"My poor Jeannette," groaned Léon Duval, "it is certainly time that you were with your mother's people. You need a gentlewoman's care."

"But, Daddy. You said we'd be on this train all day, and it's only nine now. My stocking drops all the way down. Haven't you a bit of fish-twine anywhere about you?"

"Not an inch," lamented Mr. Duval. "But perhaps the porter might have a shoestring."

"Shoestring? Yass, suh," said the porter. "Put it in your shoe foh you, suh?"

"No, thank you," replied Mr. Duval, gravely; but Jeannette giggled.

"Daddy, if you'll spread your newspaper out a good deal, I think I can fix it. There! That's ever so much better."

They spent the night in a hotel; Jeanne in a small, but very clean room—the very cleanest room she had ever seen.
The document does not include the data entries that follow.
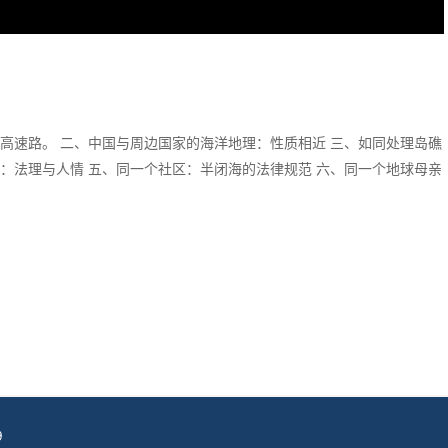
高速路。 二、中国与周边国家的海洋地理：性质相近 三、如同处理岛礁
：法理与人情 五、同一个社区：半闭海的法律规范 六、同一个地球母亲
9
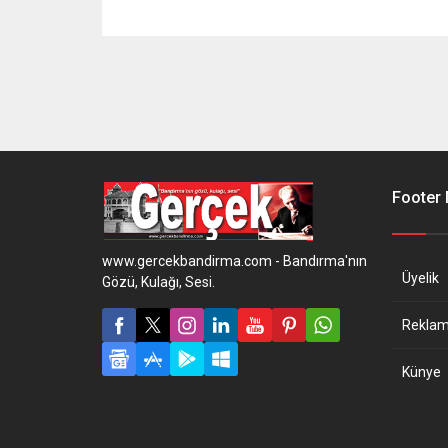
Footer
www.gercekbandirma.com - Bandırma'nın
Üyelik
Gözü, Kulağı, Sesi.
Reklam 
Künye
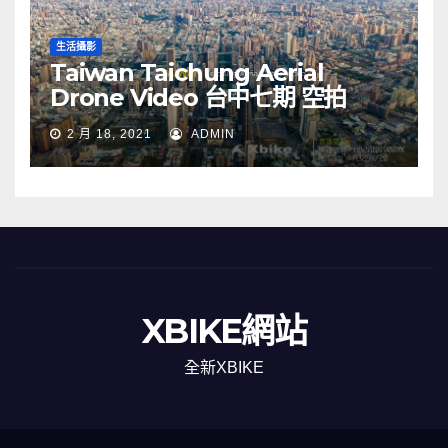
生活攝影
Taiwan Taichung Aerial
Drone Video 台中七期 空拍
2 月 18, 2021
ADMIN
XBIKE網站
全新XBIKE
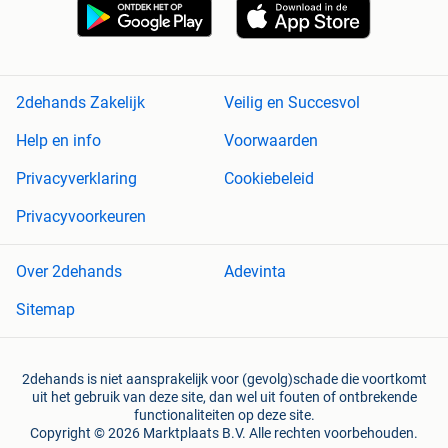
2dehands Zakelijk
Veilig en Succesvol
Help en info
Voorwaarden
Privacyverklaring
Cookiebeleid
Privacyvoorkeuren
Over 2dehands
Adevinta
Sitemap
2dehands is niet aansprakelijk voor (gevolg)schade die voortkomt
uit het gebruik van deze site, dan wel uit fouten of ontbrekende
functionaliteiten op deze site.
Copyright © 2026 Marktplaats B.V. Alle rechten voorbehouden.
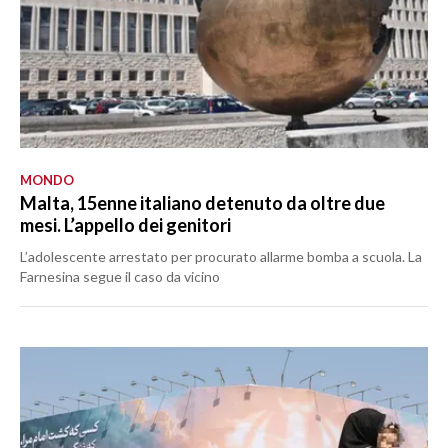
MONDO
Malta, 15enne italiano detenuto da oltre due
mesi. L’appello dei genitori
L’adolescente arrestato per procurato allarme bomba a scuola. La
Farnesina segue il caso da vicino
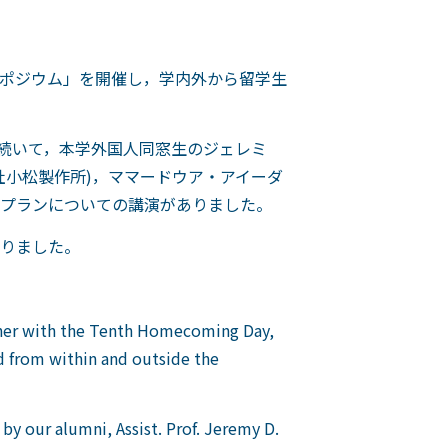
ンポジウム」を開催し，学内外から留学生
。続いて，本学外国人同窓生のジェレミ
社小松製作所)，ママードウア・アイーダ
プランについての講演がありました。
りました。
her with the Tenth Homecoming Day,
d from within and outside the
y our alumni, Assist. Prof. Jeremy D.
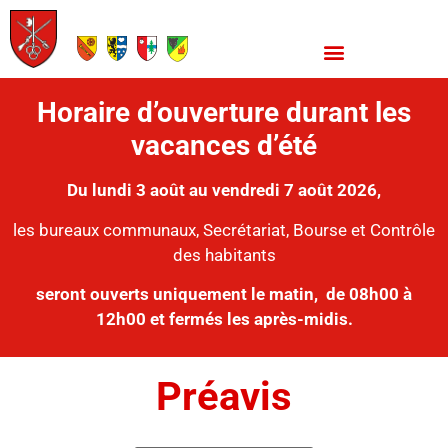
Horaire d’ouverture durant les
vacances d’été
Du lundi 3 août au vendredi 7 août 2026,
les bureaux communaux, Secrétariat, Bourse et Contrôle
des habitants
seront ouverts uniquement le matin,
de 08h00 à
12h00 et fermés les après-midis.
Préavis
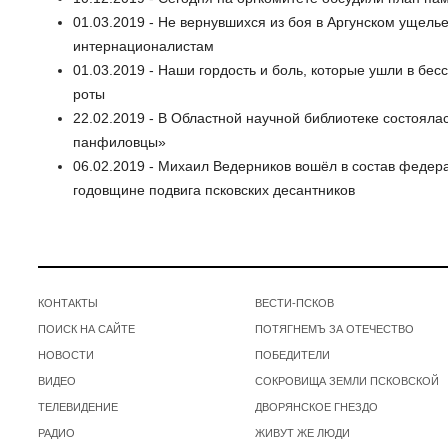
01.03.2019 - Не вернувшихся из боя в Аргунском ущель
интернационалистам
01.03.2019 - Наши гордость и боль, которые ушли в бес
роты
22.02.2019 - В Областной научной библиотеке состоялас
панфиловцы»
06.02.2019 - Михаил Ведерников вошёл в состав федер
годовщине подвига псковских десантников
КОНТАКТЫ
ВЕСТИ-ПСКОВ
ПОИСК НА САЙТЕ
ПОТЯГНЕМЪ ЗА ОТЕЧЕСТВО
НОВОСТИ
ПОБЕДИТЕЛИ
ВИДЕО
СОКРОВИЩА ЗЕМЛИ ПСКОВСКОЙ
ТЕЛЕВИДЕНИЕ
ДВОРЯНСКОЕ ГНЕЗДО
РАДИО
ЖИВУТ ЖЕ ЛЮДИ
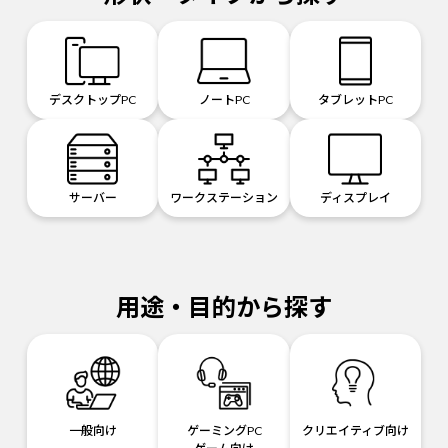
デスクトップPC
ノートPC
タブレットPC
サーバー
ワークステーション
ディスプレイ
用途・目的から探す
一般向け
ゲーミングPC
クリエイティブ向け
She examined and counted the bed-covers with much interest, and admired the white counterpane.

But she liked the outside of her snowy bed better than the inside, after she had crawled in between the clammy sheets.

"I wish," shivered Jeanne, "that Annie and Sammy were here with me—or even Patsy, if he does wiggle. It's so smooth and cold. I don't believe I like smooth, cold places."

Poor little Cinder from the Cinder Pond! She was to find other smooth, cold places; and to learn that there were smooth, cold persons even harder to endure than chilly beds.